У Тамары был роман с одним из «пятьдесят восьмых», жившим в камере над нами и работавшим в сапожной мастерской, окошечко которой выходило в прогулочный двор. Тамара садилась на скамейку возле окна. Всю прогулку шел страстный любовный разговор. Тамара разыгрывала из себя возвышенную натуру. После одной из Прогулок — оглушив нас громоподобным матом, достигнув этим абсолютной тишины и сверкнув глазами, — она пообещала, что в живых не оставит того, кто скажет этому человеку, что она не из «пятьдесят восьмых», а урка. Мы и так не собирались это делать. Вечером на нитке из верхней камеры спускалось любовное письмо. Тамара сначала читала его про себя, а потом, захлебываясь от восторга, всей камере. У этого человека были несомненные литературные способности.

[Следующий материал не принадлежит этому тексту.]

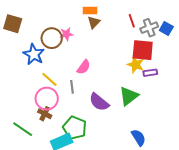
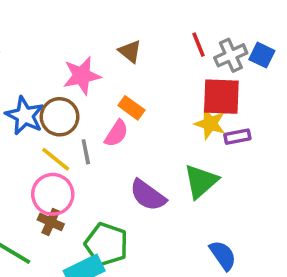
orange rectangle: (90, 10) -> (131, 108), moved, turned 40
brown triangle: (94, 22) -> (130, 51), turned -32
pink star: (66, 34) -> (82, 76), size x1.5
brown circle: (52, 38) -> (60, 117), moved
gray line: (72, 87) -> (86, 152), moved

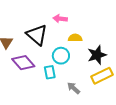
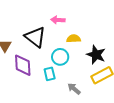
black star: (97, 55) -> (96, 55), turned -30
purple diamond: (23, 63) -> (23, 65), turned 40

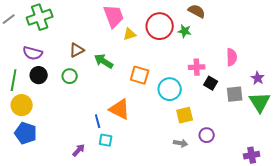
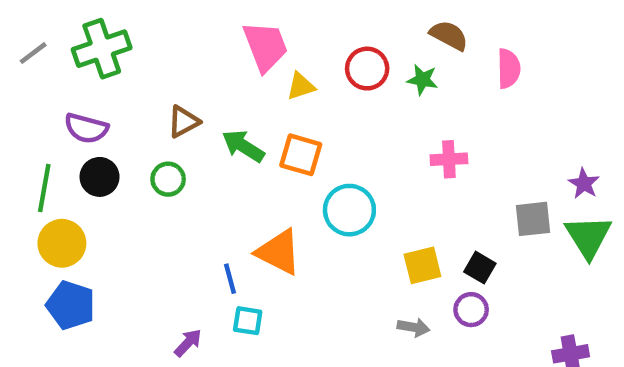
red circle: (160, 26) -> (367, 69), size x0.7
pink semicircle: (232, 57) -> (509, 69), moved
orange square: (140, 75) -> (301, 155), moved
black square: (211, 83) -> (480, 268), moved
cyan circle: (170, 89) -> (349, 210), moved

А литовки — тихие молодые девушки, ничего не понимавшие по-русски, сидели кружком на нижних нарах и пели молитвы. Однажды блатнячки очень уж раскричались и разодрались. Тамара, которая по праву считала себя предводителем камеры, а, следовательно,
и блюстителем порядка, — вскочила на скамейку, разразилась ругательствами, красочно охарактеризовавшими дерущихся, и кончила приказом — не мешать молиться! В наступившей тишине литовки снова мелодично и однообразно запели.
Но вот меня вывели в этапную камеру. Там были только повторницы. У всех было много вещей — одна я была налегке. Неожиданно открылась дверь, была названа моя фамилия, и я получила чемодан, полный вещей и продуктов! Стала стучать, прося разрешить свидание, считая, что тетя Зина сама привезла вещи в Ленинград и сама, со своей стороны, добивается свидания. Так оно и было, но находящимся в этапной камере, свидания не дают. Опять я осталась в неизвестности, где мама.
Не только чемодан, но и все вещи в нем были новыми, только что, по-видимому, купленными тетей Зиной. Хотя бы одна вещь из прежней жизни — ничего. Значит, наш дом полностью рухнул. В этапный двор я вышла с распухшими от слез глазами.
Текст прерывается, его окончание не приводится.